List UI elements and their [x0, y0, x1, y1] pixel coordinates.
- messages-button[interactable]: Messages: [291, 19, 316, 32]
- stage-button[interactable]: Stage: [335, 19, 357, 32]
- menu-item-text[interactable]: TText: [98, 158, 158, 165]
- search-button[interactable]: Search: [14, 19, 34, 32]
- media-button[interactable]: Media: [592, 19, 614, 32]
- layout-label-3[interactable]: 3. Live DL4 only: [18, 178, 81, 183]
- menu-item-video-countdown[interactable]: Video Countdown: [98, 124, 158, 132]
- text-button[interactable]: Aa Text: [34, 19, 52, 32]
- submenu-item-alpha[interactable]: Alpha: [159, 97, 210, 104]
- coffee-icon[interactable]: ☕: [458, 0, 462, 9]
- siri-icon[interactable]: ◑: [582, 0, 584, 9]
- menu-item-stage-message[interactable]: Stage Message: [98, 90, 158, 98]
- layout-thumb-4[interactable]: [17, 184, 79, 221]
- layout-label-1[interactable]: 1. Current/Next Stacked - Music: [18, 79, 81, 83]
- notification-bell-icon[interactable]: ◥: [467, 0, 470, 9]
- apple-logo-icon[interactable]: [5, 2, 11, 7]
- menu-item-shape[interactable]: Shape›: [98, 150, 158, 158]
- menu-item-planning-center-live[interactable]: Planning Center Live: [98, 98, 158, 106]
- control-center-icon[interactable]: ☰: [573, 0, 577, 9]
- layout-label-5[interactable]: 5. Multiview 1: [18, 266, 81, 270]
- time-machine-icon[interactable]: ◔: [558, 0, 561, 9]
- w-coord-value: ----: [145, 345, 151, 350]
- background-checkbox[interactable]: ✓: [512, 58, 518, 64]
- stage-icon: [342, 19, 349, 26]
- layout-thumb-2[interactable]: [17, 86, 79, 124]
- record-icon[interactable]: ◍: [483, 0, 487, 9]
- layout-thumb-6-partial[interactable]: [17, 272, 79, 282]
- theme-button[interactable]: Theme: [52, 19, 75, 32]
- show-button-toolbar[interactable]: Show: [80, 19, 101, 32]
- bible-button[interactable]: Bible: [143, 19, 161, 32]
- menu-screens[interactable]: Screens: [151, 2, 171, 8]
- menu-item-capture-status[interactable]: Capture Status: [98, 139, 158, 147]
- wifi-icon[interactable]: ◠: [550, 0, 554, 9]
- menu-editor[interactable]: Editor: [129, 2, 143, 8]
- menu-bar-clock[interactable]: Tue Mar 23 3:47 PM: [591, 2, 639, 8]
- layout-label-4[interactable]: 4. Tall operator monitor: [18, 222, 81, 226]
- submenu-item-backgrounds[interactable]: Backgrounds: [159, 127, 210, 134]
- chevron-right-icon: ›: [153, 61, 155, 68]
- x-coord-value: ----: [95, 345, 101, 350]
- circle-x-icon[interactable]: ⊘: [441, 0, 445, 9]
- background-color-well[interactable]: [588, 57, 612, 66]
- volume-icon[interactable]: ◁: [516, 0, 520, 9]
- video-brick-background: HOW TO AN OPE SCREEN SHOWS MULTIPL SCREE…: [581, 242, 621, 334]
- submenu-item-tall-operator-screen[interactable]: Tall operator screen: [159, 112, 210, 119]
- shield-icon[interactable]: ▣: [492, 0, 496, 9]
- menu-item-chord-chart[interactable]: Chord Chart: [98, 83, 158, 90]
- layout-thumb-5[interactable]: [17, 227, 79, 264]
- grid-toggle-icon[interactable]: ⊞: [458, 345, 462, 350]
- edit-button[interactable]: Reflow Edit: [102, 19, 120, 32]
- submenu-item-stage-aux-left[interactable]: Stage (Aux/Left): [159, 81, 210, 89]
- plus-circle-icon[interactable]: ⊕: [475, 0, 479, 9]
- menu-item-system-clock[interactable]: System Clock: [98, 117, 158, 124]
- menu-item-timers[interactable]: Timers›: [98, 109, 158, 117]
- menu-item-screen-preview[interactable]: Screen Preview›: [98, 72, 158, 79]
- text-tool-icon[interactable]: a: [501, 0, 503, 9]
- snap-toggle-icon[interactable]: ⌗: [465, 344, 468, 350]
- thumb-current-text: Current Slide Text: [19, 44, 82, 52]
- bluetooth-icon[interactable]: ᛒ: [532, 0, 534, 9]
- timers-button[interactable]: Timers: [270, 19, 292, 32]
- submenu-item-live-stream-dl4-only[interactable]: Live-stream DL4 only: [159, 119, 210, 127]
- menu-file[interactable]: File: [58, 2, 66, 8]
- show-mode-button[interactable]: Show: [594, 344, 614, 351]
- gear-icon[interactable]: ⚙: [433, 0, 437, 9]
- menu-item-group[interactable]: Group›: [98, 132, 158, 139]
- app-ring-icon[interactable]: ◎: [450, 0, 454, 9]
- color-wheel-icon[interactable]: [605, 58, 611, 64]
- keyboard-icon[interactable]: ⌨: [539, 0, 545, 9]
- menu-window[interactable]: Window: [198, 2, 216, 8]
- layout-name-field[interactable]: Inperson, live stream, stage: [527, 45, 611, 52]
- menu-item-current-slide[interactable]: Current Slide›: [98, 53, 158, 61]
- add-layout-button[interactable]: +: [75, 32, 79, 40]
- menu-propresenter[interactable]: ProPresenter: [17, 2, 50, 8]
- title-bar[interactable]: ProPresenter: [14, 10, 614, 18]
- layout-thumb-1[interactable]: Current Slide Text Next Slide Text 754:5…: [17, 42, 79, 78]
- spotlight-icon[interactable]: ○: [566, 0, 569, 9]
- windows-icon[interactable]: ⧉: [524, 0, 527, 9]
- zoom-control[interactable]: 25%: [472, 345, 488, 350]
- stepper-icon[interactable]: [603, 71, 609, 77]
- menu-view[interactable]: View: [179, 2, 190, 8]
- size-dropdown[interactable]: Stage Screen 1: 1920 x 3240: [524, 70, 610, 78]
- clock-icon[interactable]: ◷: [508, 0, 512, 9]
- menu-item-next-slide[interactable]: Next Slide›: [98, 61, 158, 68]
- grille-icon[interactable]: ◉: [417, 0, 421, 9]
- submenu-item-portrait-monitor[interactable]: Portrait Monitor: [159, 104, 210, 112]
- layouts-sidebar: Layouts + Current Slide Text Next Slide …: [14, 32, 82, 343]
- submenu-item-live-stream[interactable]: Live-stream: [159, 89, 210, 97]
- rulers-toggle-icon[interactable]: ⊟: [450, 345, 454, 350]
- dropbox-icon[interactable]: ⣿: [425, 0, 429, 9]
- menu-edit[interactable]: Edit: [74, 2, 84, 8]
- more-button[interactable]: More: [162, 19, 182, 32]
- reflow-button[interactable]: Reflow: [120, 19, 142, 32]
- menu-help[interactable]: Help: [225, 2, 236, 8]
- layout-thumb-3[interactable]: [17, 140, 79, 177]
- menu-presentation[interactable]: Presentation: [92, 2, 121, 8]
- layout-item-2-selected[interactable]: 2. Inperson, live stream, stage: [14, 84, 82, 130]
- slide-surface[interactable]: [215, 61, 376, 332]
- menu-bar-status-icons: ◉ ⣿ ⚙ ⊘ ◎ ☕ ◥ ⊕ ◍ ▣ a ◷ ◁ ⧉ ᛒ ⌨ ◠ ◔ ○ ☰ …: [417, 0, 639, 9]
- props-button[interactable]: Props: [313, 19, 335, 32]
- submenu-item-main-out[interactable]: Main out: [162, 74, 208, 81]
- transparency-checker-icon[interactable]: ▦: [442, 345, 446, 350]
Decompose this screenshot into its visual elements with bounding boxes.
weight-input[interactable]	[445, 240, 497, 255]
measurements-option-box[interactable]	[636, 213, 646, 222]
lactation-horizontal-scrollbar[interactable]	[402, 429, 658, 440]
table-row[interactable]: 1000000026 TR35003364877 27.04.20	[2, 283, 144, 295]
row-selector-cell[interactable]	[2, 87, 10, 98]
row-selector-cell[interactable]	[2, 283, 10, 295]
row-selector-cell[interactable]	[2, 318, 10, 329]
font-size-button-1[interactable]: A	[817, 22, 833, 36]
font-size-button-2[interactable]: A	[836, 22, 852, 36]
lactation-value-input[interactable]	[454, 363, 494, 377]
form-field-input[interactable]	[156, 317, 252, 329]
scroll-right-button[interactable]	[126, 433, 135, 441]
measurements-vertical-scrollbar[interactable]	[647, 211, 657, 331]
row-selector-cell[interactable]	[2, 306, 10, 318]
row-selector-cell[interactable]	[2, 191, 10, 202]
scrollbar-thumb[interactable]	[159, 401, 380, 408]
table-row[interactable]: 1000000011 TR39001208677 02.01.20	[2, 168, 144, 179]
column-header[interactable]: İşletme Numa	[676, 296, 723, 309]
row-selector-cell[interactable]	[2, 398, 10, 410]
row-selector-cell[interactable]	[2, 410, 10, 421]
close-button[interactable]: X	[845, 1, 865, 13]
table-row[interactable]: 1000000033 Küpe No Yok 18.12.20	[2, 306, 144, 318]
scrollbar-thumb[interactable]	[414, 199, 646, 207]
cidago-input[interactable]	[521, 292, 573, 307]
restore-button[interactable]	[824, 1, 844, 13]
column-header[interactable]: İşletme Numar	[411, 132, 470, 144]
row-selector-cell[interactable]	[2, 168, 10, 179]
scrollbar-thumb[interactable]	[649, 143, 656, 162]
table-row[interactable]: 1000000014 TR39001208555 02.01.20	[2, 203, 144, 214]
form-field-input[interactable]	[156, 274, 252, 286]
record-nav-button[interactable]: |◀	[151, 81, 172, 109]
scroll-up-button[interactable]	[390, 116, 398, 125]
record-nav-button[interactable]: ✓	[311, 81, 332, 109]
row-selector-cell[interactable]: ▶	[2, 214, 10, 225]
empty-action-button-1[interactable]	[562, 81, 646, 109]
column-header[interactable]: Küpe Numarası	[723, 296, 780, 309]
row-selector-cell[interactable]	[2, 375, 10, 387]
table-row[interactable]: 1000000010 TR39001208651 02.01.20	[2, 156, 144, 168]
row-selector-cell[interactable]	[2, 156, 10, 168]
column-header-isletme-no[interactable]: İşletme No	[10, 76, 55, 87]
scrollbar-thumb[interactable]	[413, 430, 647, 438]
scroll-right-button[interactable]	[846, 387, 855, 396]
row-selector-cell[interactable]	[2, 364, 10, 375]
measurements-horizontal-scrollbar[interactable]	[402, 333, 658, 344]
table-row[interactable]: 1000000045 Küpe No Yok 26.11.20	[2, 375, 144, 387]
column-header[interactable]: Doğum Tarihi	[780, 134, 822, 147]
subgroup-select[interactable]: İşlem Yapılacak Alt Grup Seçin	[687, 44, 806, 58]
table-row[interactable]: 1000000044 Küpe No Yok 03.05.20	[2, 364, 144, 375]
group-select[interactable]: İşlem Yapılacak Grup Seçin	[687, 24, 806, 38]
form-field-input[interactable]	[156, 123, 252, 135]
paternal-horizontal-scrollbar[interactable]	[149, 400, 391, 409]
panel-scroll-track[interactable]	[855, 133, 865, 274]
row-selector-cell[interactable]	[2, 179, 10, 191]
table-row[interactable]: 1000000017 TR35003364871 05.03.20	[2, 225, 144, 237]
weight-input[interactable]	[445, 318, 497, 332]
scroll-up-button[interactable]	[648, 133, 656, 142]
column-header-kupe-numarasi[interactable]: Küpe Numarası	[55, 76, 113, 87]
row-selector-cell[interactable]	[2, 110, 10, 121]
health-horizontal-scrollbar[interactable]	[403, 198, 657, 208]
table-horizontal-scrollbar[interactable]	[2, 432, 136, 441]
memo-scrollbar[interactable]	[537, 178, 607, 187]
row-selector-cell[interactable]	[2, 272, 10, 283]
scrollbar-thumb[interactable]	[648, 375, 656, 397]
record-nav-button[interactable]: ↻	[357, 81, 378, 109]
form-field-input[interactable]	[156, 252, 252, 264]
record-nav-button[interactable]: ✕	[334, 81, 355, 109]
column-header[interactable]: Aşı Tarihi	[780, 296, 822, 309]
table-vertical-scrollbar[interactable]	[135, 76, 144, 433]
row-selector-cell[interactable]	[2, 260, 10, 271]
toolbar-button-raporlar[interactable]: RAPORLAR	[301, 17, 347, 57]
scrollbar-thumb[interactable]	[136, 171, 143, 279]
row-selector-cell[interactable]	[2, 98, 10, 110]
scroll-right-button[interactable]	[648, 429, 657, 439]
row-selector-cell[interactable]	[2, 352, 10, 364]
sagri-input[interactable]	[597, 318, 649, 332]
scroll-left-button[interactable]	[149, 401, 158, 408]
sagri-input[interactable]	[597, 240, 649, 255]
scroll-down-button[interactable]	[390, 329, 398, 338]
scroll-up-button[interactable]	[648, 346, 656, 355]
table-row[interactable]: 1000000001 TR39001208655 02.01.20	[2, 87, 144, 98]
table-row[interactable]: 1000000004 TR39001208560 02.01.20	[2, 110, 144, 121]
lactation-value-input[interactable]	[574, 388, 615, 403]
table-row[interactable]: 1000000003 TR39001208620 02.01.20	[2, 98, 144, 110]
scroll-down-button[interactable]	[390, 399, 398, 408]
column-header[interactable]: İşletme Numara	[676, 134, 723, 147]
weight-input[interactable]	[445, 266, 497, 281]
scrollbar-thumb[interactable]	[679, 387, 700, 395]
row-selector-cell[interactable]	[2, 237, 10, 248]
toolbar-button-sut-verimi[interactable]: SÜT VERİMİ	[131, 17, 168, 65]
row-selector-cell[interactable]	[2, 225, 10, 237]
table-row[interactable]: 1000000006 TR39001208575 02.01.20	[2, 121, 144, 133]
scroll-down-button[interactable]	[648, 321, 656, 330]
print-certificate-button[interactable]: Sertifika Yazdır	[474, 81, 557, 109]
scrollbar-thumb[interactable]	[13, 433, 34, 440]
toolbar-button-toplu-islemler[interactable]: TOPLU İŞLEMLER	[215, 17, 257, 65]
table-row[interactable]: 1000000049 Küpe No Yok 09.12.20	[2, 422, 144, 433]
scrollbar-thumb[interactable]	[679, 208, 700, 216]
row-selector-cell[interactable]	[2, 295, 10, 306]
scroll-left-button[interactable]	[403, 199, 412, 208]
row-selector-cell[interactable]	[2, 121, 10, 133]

▸ TASK STATEMENT: For the records above, state the number of lines holding the string "input", without further comment.

▸ EXERCISE ANSWER: 12